A much-loved British institution; Gong are a prog band that doesn’t take itself seriously and the best known songs feature pot-head pixies, cups of tea and flying teapots. Founded by Daevid Allen, an impish sparkle pervades the band’s output and his dress sense for performances was more flamboyant than Rick Wakeman, reflecting his self-appointed position as court jester to the hippies. This was part of his deep dedication to psychedelia as a means of personal transformation; “Psychedelia for me is a code for that profound spiritual experience where there is a direct link to the gods.” The band was never all about him though, and he wasn’t even in the band for some time (after an invisible forcefield prevented him from taking the stage one night). Gong still exists, currently as a four-piece with none of the original members and is going strong. The personalities in this classic line up were strong, as was the commitment to the group-mind. Sorbonne professor, Gilli Smyth, co-wrote many of the classics and adopted many archetypal female personas as part of spreading cosmic awareness. Steve Hillage has legendary guitar status and his contributions are the essence of progressive rock. Mike Howlett’s bouncy bass plays a large part in keeping things moving. Flute, sax and vaguely Middle-eastern sounds form a signature sound and come from long-time member Didier Malherbe. It was a nine-piece band and the sound varies from busy to spacy.

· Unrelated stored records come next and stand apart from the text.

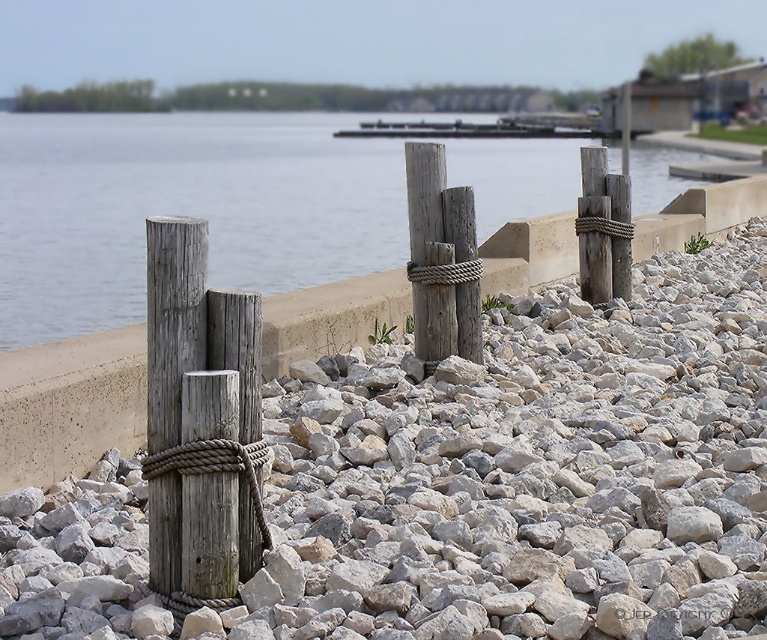 Is weathered wood post at center-left bigger than wooden dock at center?

Incorrect, weathered wood post at center-left is not larger than wooden dock at center.

Which is more to the left, weathered wood post at center-left or wooden dock at center?

weathered wood post at center-left is more to the left.

Does point (160, 429) come behind point (568, 136)?

No.

Image resolution: width=767 pixels, height=640 pixels. I want to click on weathered wood post at center-left, so click(173, 320).

Can you confirm if gray gravel at center is bigger than weathered wood post at center-left?

No.

Between gray gravel at center and weathered wood post at center-left, which one is positioned higher?

weathered wood post at center-left is above.

Identify the location of gray gravel at center. This screenshot has width=767, height=640. (528, 474).

How much distance is there between weathered wood post at center and wooden dock at center?

They are 26.51 meters apart.

Is point (435, 211) farther from camera compared to point (509, 136)?

No, it is not.

Which is behind, point (420, 330) or point (542, 131)?

The point (542, 131) is more distant.

The height and width of the screenshot is (640, 767). I want to click on weathered wood post at center, so click(x=423, y=195).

Songs are drawn from a mere six classic albums, all from some time ago but complete crowd-pleasers and representing the core essence of the band, from which other aspects flowed. As you’d expect, the classic line-up nails the spirit of the songs and the love radiating from the crowd will have been part of that. There are spacey talky bits of hippy nonsense and great big music jams, all figure-headed by the irrepressible enthusiasm of Daevid Allen and the high-priestess invocations of Gilli Smyth. Sadly neither Gilli or Daevid are with us any more but this shows them in full flow, even later in life (he was in his mid-sixties and she in her mid-seventies here). The two and a quarter hour show doesn’t drag, thanks to the song selection and the twist, turns and immersive feel capture the band in a format that lends itself to repeat listening
Whether you come for the wonderfully hippy songs or the jamming, intricate, multi-patterned music, this slice of history is a perfect essence of Gong, better than any compilation you might find.